Research output: Contribution to journalArticlepeer-review

Abstract

Background: Melamine, melamine derivatives, and aromatic amines are nitrogen-containing compounds with known toxicity and widespread commercial uses. Nevertheless, biomonitoring of these chemicals is lacking, particularly during pregnancy, a period of increased susceptibility to adverse health effects. Objectives: We aimed to measure melamine, melamine derivatives, and aromatic amine exposure in pregnant women across the United States (U.S.) and evaluate associations with participant and urine sample collection characteristics. Methods: We measured 43 analytes, representing 45 chemicals (i.e., melamine, three melamine derivatives, and 41 aromatic amines), in urine from pregnant women in nine diverse ECHO cohorts during 2008–2020 (N = 171).

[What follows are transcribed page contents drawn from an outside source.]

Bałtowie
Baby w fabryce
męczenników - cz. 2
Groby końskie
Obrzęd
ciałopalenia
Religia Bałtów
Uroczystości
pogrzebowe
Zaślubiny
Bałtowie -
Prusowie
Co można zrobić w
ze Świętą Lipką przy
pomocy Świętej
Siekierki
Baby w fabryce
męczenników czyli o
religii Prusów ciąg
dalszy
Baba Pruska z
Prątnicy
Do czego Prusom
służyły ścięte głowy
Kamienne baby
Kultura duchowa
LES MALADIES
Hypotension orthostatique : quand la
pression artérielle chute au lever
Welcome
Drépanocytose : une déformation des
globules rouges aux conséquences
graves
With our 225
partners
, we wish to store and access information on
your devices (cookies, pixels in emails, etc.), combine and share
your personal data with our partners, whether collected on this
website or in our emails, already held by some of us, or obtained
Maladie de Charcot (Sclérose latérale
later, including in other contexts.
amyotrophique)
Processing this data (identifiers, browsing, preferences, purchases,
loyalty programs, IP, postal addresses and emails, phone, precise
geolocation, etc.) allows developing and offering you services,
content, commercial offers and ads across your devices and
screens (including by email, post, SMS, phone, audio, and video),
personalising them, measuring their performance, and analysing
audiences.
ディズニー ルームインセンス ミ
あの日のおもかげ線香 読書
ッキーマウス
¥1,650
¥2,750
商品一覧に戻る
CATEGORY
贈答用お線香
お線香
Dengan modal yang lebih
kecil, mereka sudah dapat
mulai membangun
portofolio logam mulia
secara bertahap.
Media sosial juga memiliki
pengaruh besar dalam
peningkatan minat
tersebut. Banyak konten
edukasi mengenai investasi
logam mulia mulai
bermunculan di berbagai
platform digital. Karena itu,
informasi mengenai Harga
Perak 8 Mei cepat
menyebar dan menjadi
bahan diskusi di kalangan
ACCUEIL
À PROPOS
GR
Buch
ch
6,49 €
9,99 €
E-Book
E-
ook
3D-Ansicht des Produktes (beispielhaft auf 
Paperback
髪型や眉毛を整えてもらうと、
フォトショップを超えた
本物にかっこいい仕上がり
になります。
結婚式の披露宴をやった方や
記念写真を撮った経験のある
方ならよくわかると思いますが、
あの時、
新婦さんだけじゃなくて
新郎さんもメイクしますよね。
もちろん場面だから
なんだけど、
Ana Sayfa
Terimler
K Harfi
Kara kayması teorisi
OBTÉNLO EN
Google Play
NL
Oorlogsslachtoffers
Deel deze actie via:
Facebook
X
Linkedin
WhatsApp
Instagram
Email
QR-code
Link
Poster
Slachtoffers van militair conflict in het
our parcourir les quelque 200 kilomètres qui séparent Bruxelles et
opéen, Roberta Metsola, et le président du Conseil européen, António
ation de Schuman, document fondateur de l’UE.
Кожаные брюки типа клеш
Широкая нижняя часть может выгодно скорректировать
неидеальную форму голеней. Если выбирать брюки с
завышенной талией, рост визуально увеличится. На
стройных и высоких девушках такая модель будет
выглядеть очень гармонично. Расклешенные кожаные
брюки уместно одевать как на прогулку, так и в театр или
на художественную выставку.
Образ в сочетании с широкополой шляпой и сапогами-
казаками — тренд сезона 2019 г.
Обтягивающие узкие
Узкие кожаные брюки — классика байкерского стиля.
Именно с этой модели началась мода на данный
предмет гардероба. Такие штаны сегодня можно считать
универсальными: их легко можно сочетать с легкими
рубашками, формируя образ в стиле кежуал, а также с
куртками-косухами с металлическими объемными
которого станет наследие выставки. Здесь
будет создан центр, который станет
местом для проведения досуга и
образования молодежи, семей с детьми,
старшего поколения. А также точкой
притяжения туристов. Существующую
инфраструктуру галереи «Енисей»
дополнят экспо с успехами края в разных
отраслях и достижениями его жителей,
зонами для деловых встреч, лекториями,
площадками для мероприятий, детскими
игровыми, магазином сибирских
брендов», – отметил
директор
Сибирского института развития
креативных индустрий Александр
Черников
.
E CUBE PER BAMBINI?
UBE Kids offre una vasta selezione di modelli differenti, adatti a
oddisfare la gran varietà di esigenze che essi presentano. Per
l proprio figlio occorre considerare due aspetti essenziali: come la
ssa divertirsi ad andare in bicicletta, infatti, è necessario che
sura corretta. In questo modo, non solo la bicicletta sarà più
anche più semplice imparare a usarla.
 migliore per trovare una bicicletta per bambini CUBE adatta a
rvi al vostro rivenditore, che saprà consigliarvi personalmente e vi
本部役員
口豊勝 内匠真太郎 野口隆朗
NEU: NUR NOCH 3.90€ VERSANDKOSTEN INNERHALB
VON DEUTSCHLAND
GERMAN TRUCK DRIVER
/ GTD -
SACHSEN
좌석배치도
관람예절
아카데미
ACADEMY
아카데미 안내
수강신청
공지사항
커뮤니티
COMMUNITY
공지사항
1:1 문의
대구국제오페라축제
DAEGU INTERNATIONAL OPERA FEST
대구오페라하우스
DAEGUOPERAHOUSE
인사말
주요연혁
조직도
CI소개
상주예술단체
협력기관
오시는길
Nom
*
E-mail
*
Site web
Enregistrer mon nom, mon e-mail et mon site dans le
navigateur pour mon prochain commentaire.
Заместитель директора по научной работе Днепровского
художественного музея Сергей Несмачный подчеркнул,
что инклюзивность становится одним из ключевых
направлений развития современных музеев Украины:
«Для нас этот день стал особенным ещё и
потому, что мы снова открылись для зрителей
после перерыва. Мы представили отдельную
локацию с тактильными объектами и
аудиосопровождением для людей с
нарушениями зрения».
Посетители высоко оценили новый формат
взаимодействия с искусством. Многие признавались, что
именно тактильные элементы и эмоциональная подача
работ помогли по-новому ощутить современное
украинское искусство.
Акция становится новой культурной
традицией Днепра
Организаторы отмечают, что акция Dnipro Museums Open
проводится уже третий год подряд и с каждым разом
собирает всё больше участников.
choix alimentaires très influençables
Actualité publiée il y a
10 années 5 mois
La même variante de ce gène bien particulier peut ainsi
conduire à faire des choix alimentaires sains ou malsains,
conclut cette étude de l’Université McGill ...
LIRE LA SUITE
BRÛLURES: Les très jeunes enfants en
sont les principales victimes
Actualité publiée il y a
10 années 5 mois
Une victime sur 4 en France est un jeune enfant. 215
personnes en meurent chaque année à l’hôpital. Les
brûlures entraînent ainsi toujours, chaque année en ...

To assess relations with participant and urine sample collection characteristics, we used generalized estimating equations to estimate prevalence ratios (PRs) for analytes dichotomized at the detection limit, % differences (%Δ) for continuous analytes, and 95% confidence intervals. Multivariable models included age, race/ethnicity, marital status, urinary cotinine, and year of sample collection. Results: Twelve chemicals were detected in >60% of samples, with near ubiquitous detection of cyanuric acid, melamine, aniline, 4,4′-methylenedianiline, and a composite of o-toluidine and m-toluidine (99–100%). In multivariable adjusted models, most chemicals were associated with higher exposures among Hispanic and non-Hispanic Black participants. For example, concentrations of 3,4-dichloroaniline were higher among Hispanic (%Δ: +149, 95% CI: +17, +431) and non-Hispanic Black (%Δ: +136, 95% CI: +35, +311) women compared with non-Hispanic White women. We observed similar results for ammelide, o-/m-toluidine, 4,4′-methylenedianiline, and 4-chloroaniline. Most chemicals were positively associated with urinary cotinine, with strongest associations observed for o-/m-toluidine (%Δ: +23; 95% CI: +16, +31) and 3,4-dichloroaniline (%Δ: +25; 95% CI: +17, +33). Some chemicals exhibited annual trends (e.g., %Δ in melamine per year: −11; 95% CI: −19, −1) or time of day, seasonal, and geographic variability. Discussion: Exposure to melamine, cyanuric acid, and some aromatic amines was ubiquitous in this first investigation of these analytes in pregnant women. Future research should expand biomonitoring, identify sources of exposure disparities by race/ethnicity, and evaluate potential adverse health effects.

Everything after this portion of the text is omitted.